INSTRUCTIONS FOR THE TASK: The output has to be the full set of records, reproduced exactly, minus any picture.

DATA PROVIDED:
#####

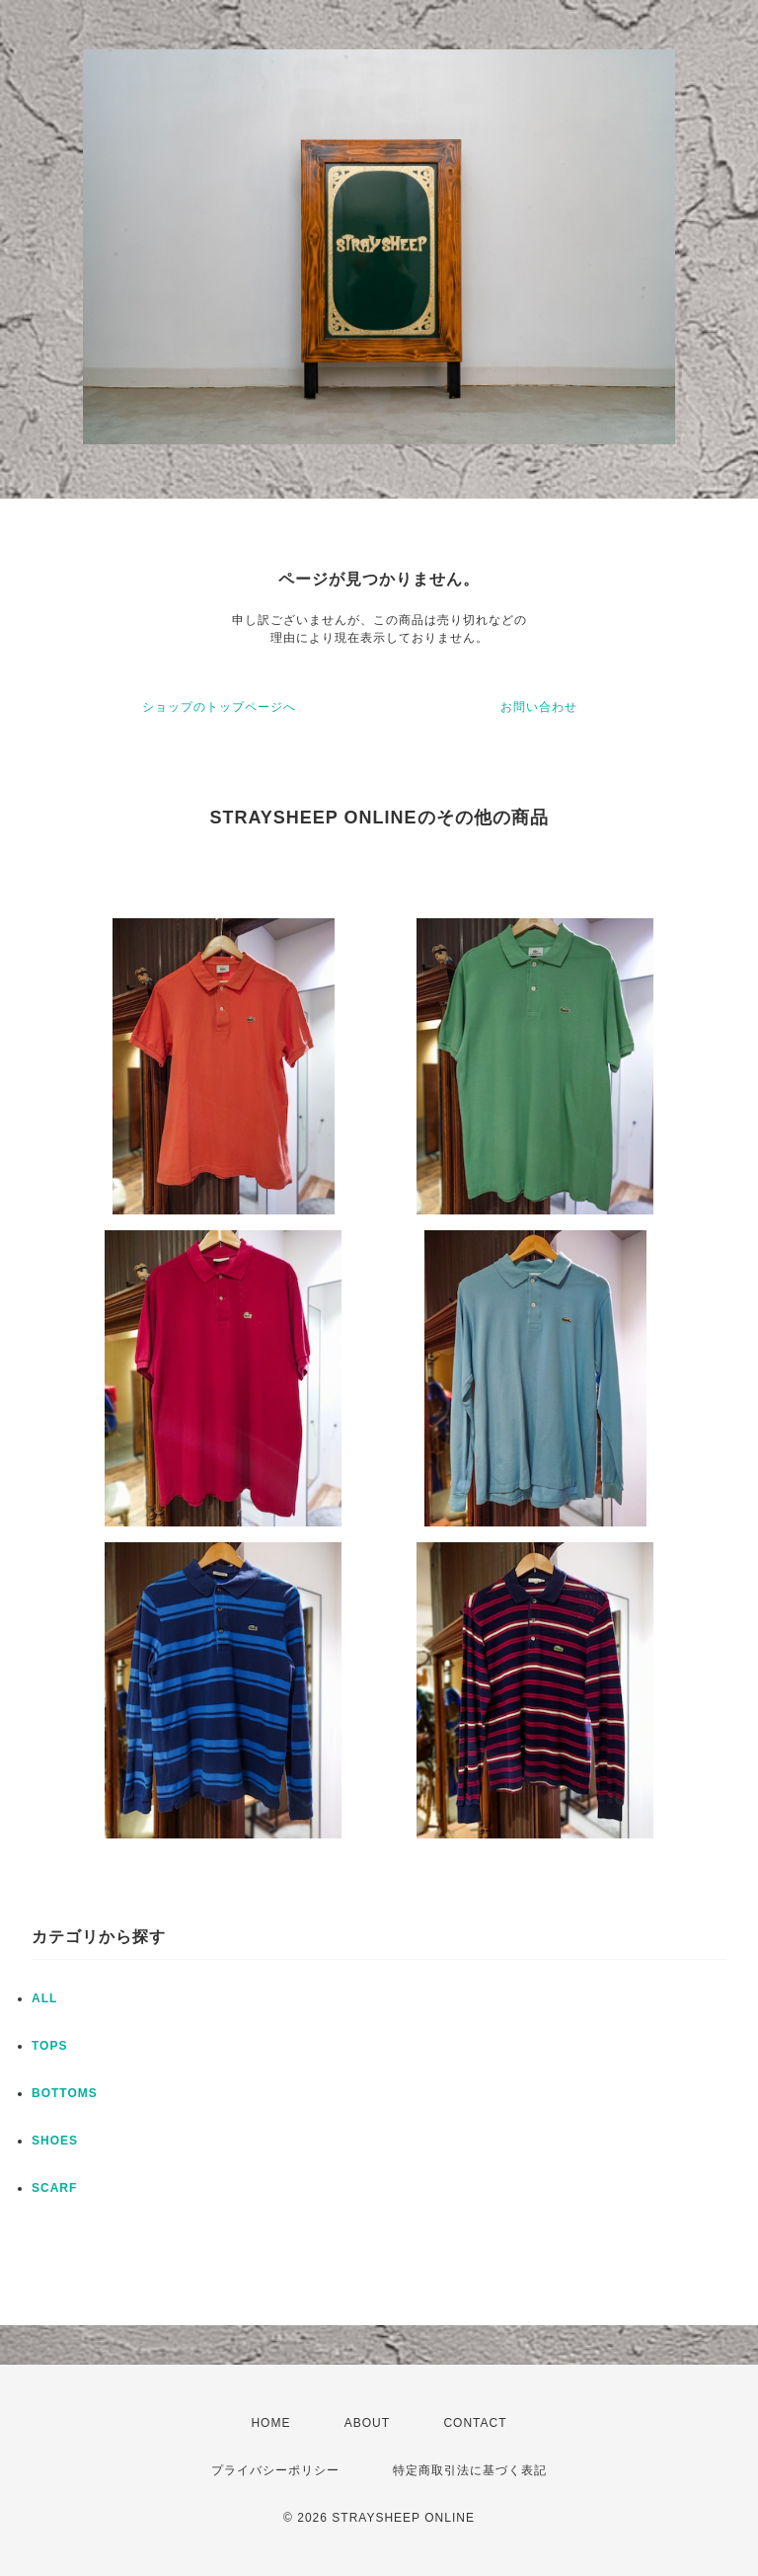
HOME (270, 2423)
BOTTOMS (65, 2093)
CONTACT (474, 2423)
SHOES (55, 2140)
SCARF (54, 2188)
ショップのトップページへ (219, 707)
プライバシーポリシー (275, 2470)
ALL (44, 1998)
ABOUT (367, 2423)
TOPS (49, 2046)
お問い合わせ (538, 707)
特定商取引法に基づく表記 (470, 2470)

#####

FINISHED EXERCISE:
HOME (270, 2423)
BOTTOMS (65, 2093)
CONTACT (474, 2423)
SHOES (55, 2140)
SCARF (54, 2188)
ショップのトップページへ (219, 707)
プライバシーポリシー (275, 2470)
ALL (44, 1998)
ABOUT (367, 2423)
TOPS (49, 2046)
お問い合わせ (538, 707)
特定商取引法に基づく表記 (470, 2470)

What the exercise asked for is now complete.